(Recorded data)
'''
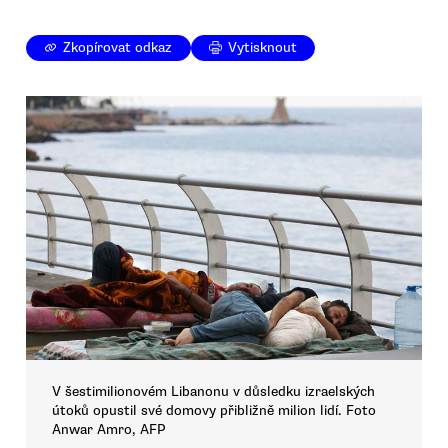
Zkopírovat odkaz
Vytisknout
V šestimilionovém Libanonu v důsledku izraelských
útoků opustil své domovy přibližně milion lidí. Foto
Anwar Amro, AFP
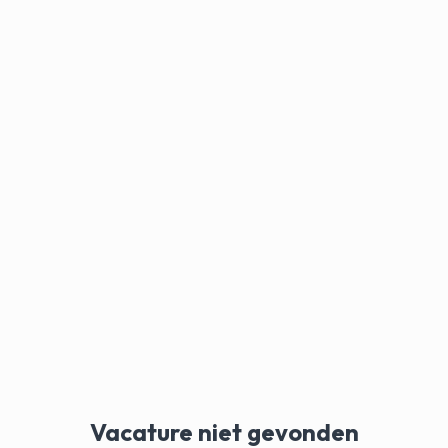
Vacature niet gevonden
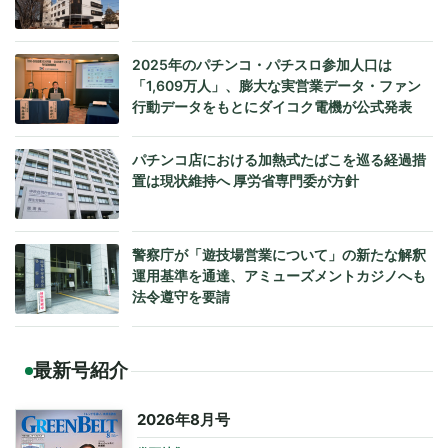
2025年のパチンコ・パチスロ参加人口は
「1,609万人」、膨大な実営業データ・ファン
行動データをもとにダイコク電機が公式発表
パチンコ店における加熱式たばこを巡る経過措
置は現状維持へ 厚労省専門委が方針
警察庁が「遊技場営業について」の新たな解釈
運用基準を通達、アミューズメントカジノへも
法令遵守を要請
最新号紹介
2026年8月号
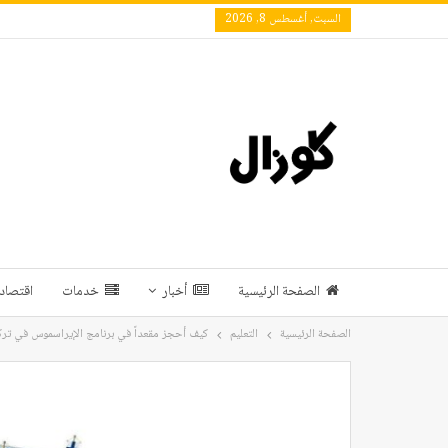
السبت, أغسطس 8, 2026
الصفحة الرئيسية
أخبار
خدمات
اقتصاد 
الصفحة الرئيسية
التعليم
كيف أحجز مقعداً في برنامج الإيراسموس في ترك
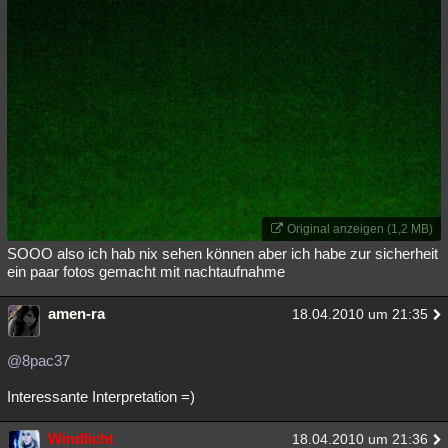
Original anzeigen (1,2 MB)
SOOO also ich hab nix sehen können aber ich habe zur sicherheit
ein paar fotos gemacht mit nachtaufnahme
amen-ra
18.04.2010 um 21:35
@8pac37
Interessante Interpretation =)
Windlicht
18.04.2010 um 21:36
'''
* Problem requirements: Although the records above contain pictures, the copy should hold only the lines from their start through the line containing "Original anzeigen (1,2 MB)", each exactly as written, and none of the pictures.

* Your response:
Zkopírovat odkaz
Vytisknout
V šestimilionovém Libanonu v důsledku izraelských
útoků opustil své domovy přibližně milion lidí. Foto
Anwar Amro, AFP
Vacature niet gevonden
2025年のパチンコ・パチスロ参加人口は
「1,609万人」、膨大な実営業データ・ファン
行動データをもとにダイコク電機が公式発表
パチンコ店における加熱式たばこを巡る経過措
置は現状維持へ 厚労省専門委が方針
警察庁が「遊技場営業について」の新たな解釈
運用基準を通達、アミューズメントカジノへも
法令遵守を要請
最新号紹介
2026年8月号
السبت, أغسطس 8, 2026
الصفحة الرئيسية
أخبار
خدمات
اقتصاد 
الصفحة الرئيسية
التعليم
كيف أحجز مقعداً في برنامج الإيراسموس في ترك
Original anzeigen (1,2 MB)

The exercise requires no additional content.